━━━━━ Provided material

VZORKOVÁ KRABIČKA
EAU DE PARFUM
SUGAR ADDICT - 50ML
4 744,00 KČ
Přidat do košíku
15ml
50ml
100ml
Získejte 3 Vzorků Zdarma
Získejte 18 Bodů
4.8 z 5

━━━━━━━━━━

## Work required:
Show every line in the entries above that contains the string "Získejte".

## Result for this task:
Získejte 3 Vzorků Zdarma
Získejte 18 Bodů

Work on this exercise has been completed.